Should PH open its land to foreigners? Maceda, Escudero think soBy Karen Boncocan |INQUIRER.net
MANILA, Philippines — The foreign ownership policy on land remains to be an “emotional and divisive issue” but some Senate aspirants expressed openness in discussing the matter in order to make the economy vibrant.
“It continues to be an emotional issue,” Senator Francis Escudero told the audience of the first round of the Philippine Daily Inquirer Senate Forum on Wednesday when asked about the nation’s policy in allowing foreigners to own land.
“The Constitution should be reviewed every five years, only the 10 commandments are written in stone. (The Constitution) can be amended,” he said.
Escudero suggested that the country provide foreign investors with leasehold on land which would be “the closest they can get to ownership.”
Former senator Ernesto Maceda said that restrictive policies were discouraging foreign investors from establishing their business in the country.
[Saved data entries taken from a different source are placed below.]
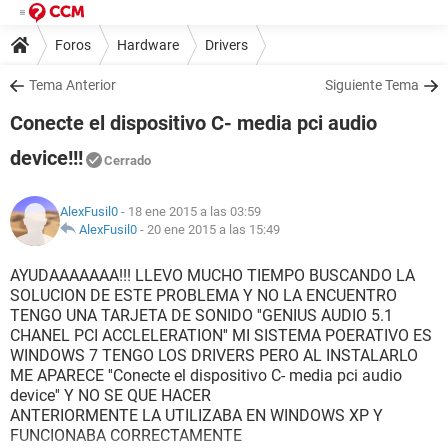
Foros
Hardware
Drivers
Tema Anterior
Siguiente Tema
Conecte el dispositivo C- media pci audio
device!!!
Cerrado
AlexFusil0
- 18 ene 2015 a las 03:59
AlexFusil0
-
20 ene 2015 a las 15:49
AYUDAAAAAAA!!! LLEVO MUCHO TIEMPO BUSCANDO LA
SOLUCION DE ESTE PROBLEMA Y NO LA ENCUENTRO
TENGO UNA TARJETA DE SONIDO ''GENIUS AUDIO 5.1
CHANEL PCI ACCLELERATION'' MI SISTEMA POERATIVO ES
WINDOWS 7 TENGO LOS DRIVERS PERO AL INSTALARLO
ME APARECE ''Conecte el dispositivo C- media pci audio
device'' Y NO SE QUE HACER
ANTERIORMENTE LA UTILIZABA EN WINDOWS XP Y
FUNCIONABA CORRECTAMENTE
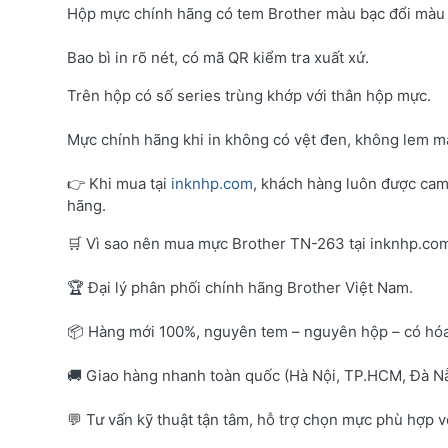
Hộp mực chính hãng có tem Brother màu bạc đổi màu 
Bao bì in rõ nét, có mã QR kiểm tra xuất xứ.
Trên hộp có số series trùng khớp với thân hộp mực.
Mực chính hãng khi in không có vệt đen, không lem mà
👉 Khi mua tại
inknhp.com
, khách hàng luôn được cam
hãng.
🛒 Vì sao nên mua mực Brother TN-263 tại inknhp.co
🏆 Đại lý phân phối chính hãng Brother Việt Nam.
📦 Hàng mới 100%, nguyên tem – nguyên hộp – có hó
🚚 Giao hàng nhanh toàn quốc (Hà Nội, TP.HCM, Đà Nẵ
💬 Tư vấn kỹ thuật tận tâm, hỗ trợ chọn mực phù hợp 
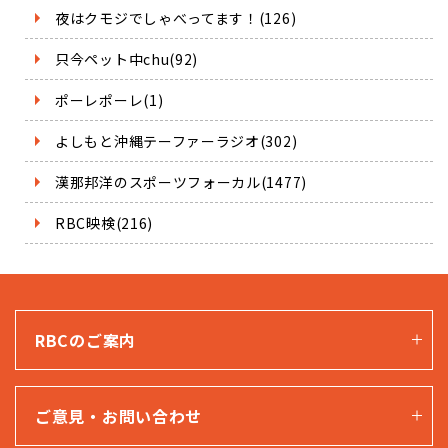
夜はクモジでしゃべってます！(126)
只今ペット中chu(92)
ポーレポーレ(1)
よしもと沖縄テーファーラジオ(302)
漢那邦洋のスポーツフォーカル(1477)
RBC映検(216)
RBCのご案内
ご意見・お問い合わせ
“I think we receive the least foreign investments in Asia because of questionable practices, red tape,” he said.
“We should take out the economic provision which is preventing foreign investors from owning land,” Maceda added.
Senator Aquilino Pimentel III believes that the country needs to undergo Charter change (Cha-cha), which is the stand of his political party PDP-Laban.
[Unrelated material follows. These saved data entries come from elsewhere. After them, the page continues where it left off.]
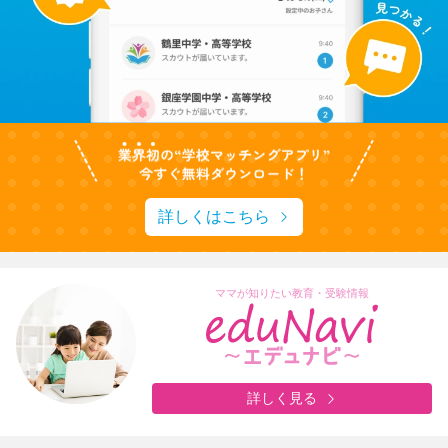
詳しくはこちら
ママが知りたい教育・受験情報
詳しく見る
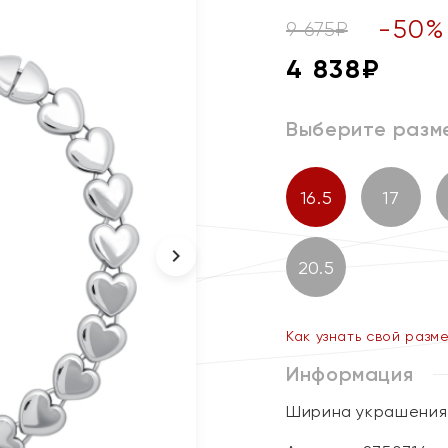
-
50
%
9 675
₽
4 838
₽
Выберите разм
16.5
17
20.5
Как узнать свой разм
Информация
Ширина украшения 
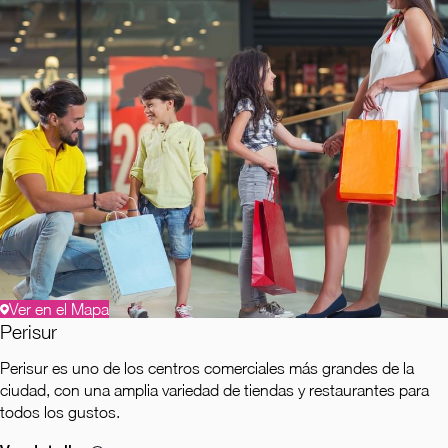
Ver en el Mapa
Perisur
Perisur es uno de los centros comerciales más grandes de la
ciudad, con una amplia variedad de tiendas y restaurantes para
todos los gustos.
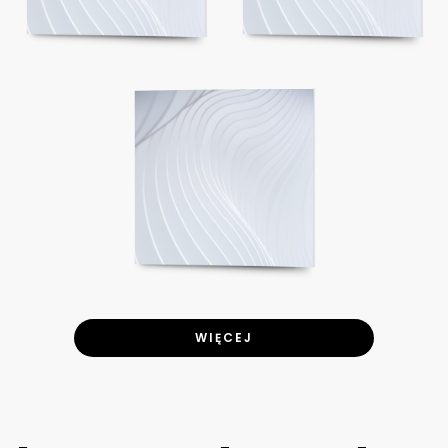
WIĘCEJ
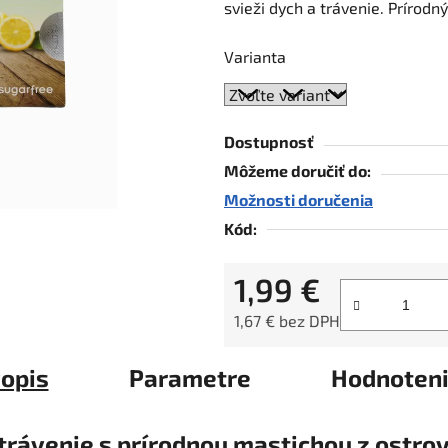
svieži dych a trávenie. Prírodn
0,0
z
Varianta
5
hviezdičiek.
Dostupnosť
Môžeme doručiť do:
Možnosti doručenia
Kód:
1,99 €
1,67 € bez DPH
Jednotková cena:
opis
Parametre
Hodnoten
 trávenie s prírodnou mastichou z ostro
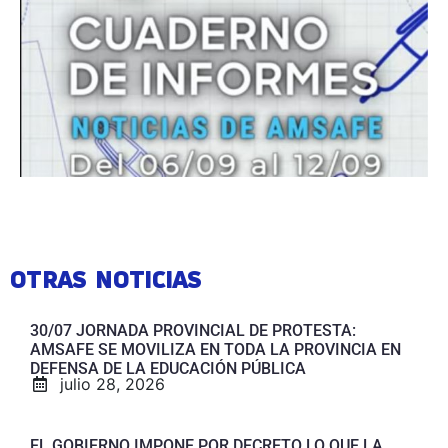
OTRAS NOTICIAS
30/07 JORNADA PROVINCIAL DE PROTESTA:
AMSAFE SE MOVILIZA EN TODA LA PROVINCIA EN
DEFENSA DE LA EDUCACIÓN PÚBLICA
julio 28, 2026
EL GOBIERNO IMPONE POR DECRETO LO QUE LA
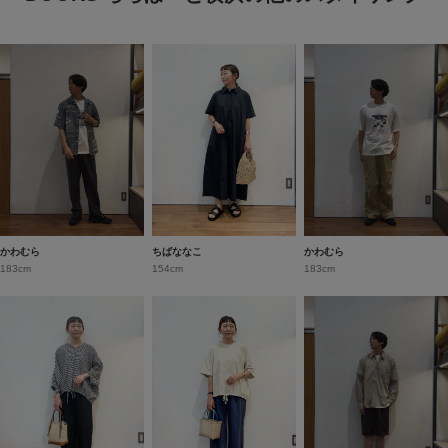
かわむら
ちばななこ
かわむら
183cm
154cm
183cm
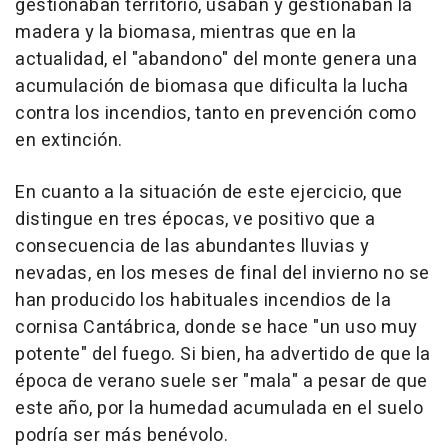
gestionaban territorio, usaban y gestionaban la
madera y la biomasa, mientras que en la
actualidad, el "abandono" del monte genera una
acumulación de biomasa que dificulta la lucha
contra los incendios, tanto en prevención como
en extinción.
En cuanto a la situación de este ejercicio, que
distingue en tres épocas, ve positivo que a
consecuencia de las abundantes lluvias y
nevadas, en los meses de final del invierno no se
han producido los habituales incendios de la
cornisa Cantábrica, donde se hace "un uso muy
potente" del fuego. Si bien, ha advertido de que la
época de verano suele ser "mala" a pesar de que
este año, por la humedad acumulada en el suelo
podría ser más benévolo.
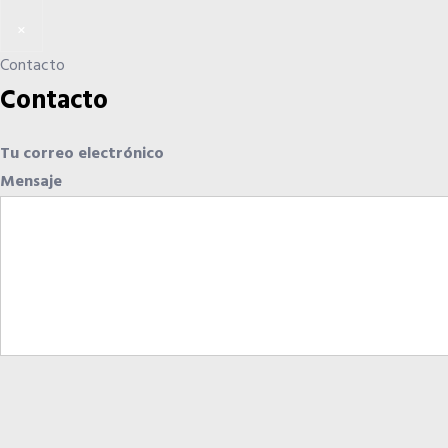
×
Contacto
Contacto
Tu correo electrónico
Mensaje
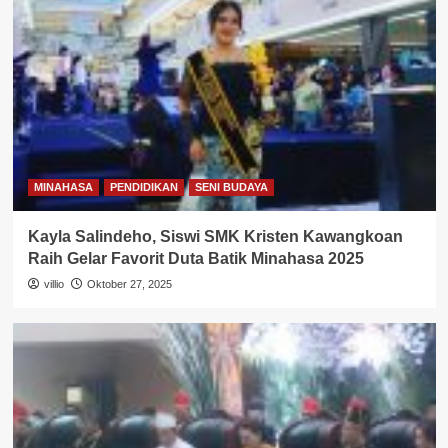
MINAHASA
PENDIDIKAN
SENI BUDAYA
Kayla Salindeho, Siswi SMK Kristen Kawangkoan
Raih Gelar Favorit Duta Batik Minahasa 2025
villio
Oktober 27, 2025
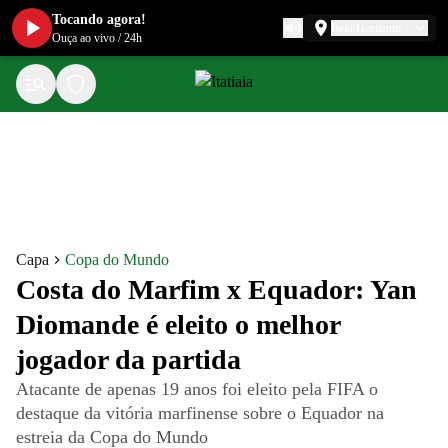
Tocando agora!
Belo Horizonte
Ouça ao vivo
/
24h
Capa
Copa do Mundo
Costa do Marfim x Equador: Yan
Diomande é eleito o melhor
jogador da partida
Atacante de apenas 19 anos foi eleito pela FIFA o
destaque da vitória marfinense sobre o Equador na
estreia da Copa do Mundo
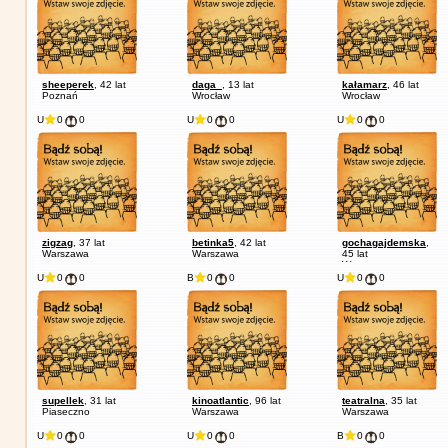
sheeperek
, 42 lat
daga_
, 13 lat
kałamarz
, 46 lat
Poznań
Wrocław
Wrocław
U
0
0
U
0
0
U
0
0
zigzag
, 37 lat
betinka5
, 42 lat
gochagajdemska
,
Warszawa
Warszawa
45 lat
Warszawa
U
0
0
B
0
0
U
0
0
supellek
, 31 lat
kinoatlantic
, 96 lat
teatralna
, 35 lat
Piaseczno
Warszawa
Warszawa
U
0
0
U
0
0
B
0
0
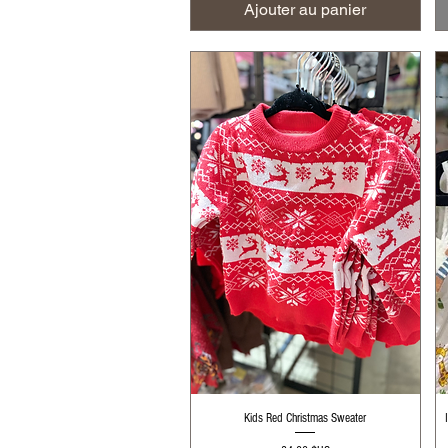
Ajouter au panier
Aperçu rapide
Kids Red Christmas Sweater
“We need Charter change. The primary motivation why I am open to Cha-cha [is that] I want to take a look at the political provisions but definitely I have reservations,” he said.
In contrast, Senator Alan Peter Cayetano was against constitutional revision, saying that there was no assurance that Charter change will cover only the economic provisions in the Constitution.
“I have reservations when it comes to Charter change. This has always been divisive and talks on Cha-cha might not stop at the economic provisions,” he told the audience, adding that extending the President’s term will always come into question.
Instead of amending the Constitution, Senator Loren Legarda urged the government act on existing laws to make them robust.
“Many laws are unfunded or not effectively being implemented. They usually call for Charter change or changes in the foreign ownership policy but the reason why we are not getting as much foreign investments is the lack of action on such laws,” she told the audience.
She said that many laws could provide livelihood for those in need if only the government implemented them efficiently.
“We have the policies… we do not need to change the Constitution,” said Legarda.
Inquirer will hold two other fora on April 18 in Baguio and on April 26 in Cebu.